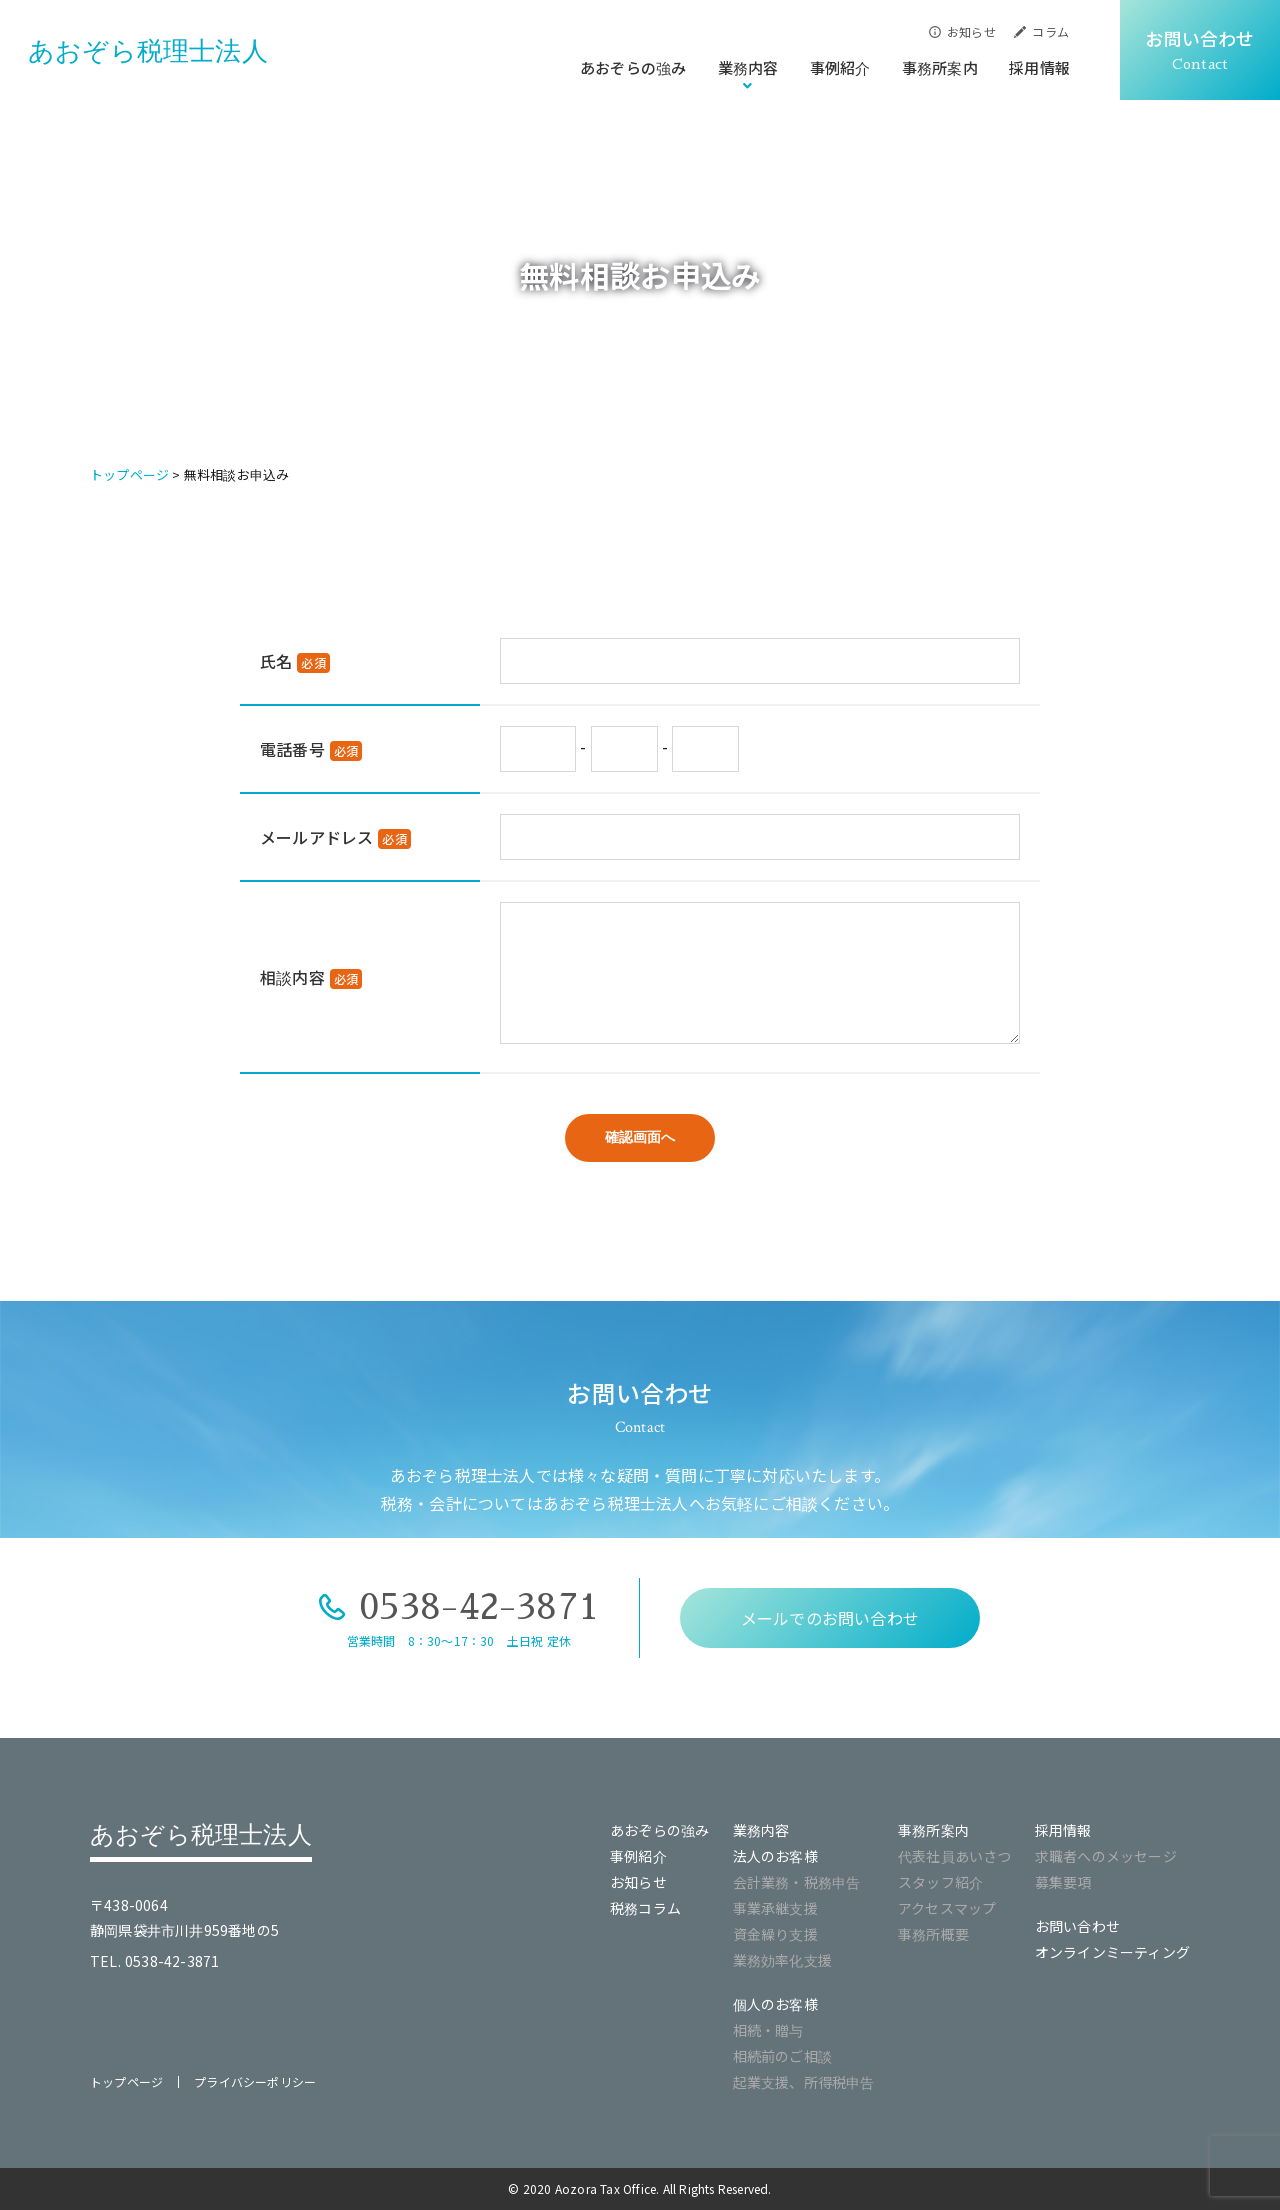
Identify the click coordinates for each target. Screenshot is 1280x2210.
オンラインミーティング (1112, 1952)
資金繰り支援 (775, 1934)
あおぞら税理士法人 (148, 51)
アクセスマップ (947, 1908)
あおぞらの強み (633, 67)
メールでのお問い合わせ (830, 1618)
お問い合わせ (1077, 1926)
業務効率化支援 (782, 1960)
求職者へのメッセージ (1106, 1856)
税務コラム (645, 1908)
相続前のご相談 (782, 2056)
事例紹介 (840, 67)
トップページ (126, 2081)
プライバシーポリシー (255, 2081)
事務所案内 (940, 67)
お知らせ (971, 31)
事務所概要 (933, 1934)
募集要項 (1063, 1882)
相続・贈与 (768, 2030)
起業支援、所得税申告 (804, 2082)
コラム (1050, 31)
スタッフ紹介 (940, 1882)
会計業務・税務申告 (797, 1882)
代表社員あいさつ (955, 1856)
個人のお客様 (775, 2004)
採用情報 (1039, 67)
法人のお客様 (775, 1856)
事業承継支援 (775, 1908)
═══
**Task prompt**
With the pictures left out, return the listing above exactly as it stands.

**Expected answer**
Identify the click coordinates for each target. Screenshot is 1280x2210.
オンラインミーティング (1112, 1952)
資金繰り支援 (775, 1934)
あおぞら税理士法人 (148, 51)
アクセスマップ (947, 1908)
あおぞらの強み (633, 67)
メールでのお問い合わせ (830, 1618)
お問い合わせ (1077, 1926)
業務効率化支援 (782, 1960)
求職者へのメッセージ (1106, 1856)
税務コラム (645, 1908)
相続前のご相談 (782, 2056)
事例紹介 (840, 67)
トップページ (126, 2081)
プライバシーポリシー (255, 2081)
事務所案内 (940, 67)
お知らせ (971, 31)
事務所概要 (933, 1934)
募集要項 (1063, 1882)
相続・贈与 (768, 2030)
起業支援、所得税申告 (804, 2082)
コラム (1050, 31)
スタッフ紹介 (940, 1882)
会計業務・税務申告 (797, 1882)
代表社員あいさつ (955, 1856)
個人のお客様 (775, 2004)
採用情報 (1039, 67)
法人のお客様 (775, 1856)
事業承継支援 (775, 1908)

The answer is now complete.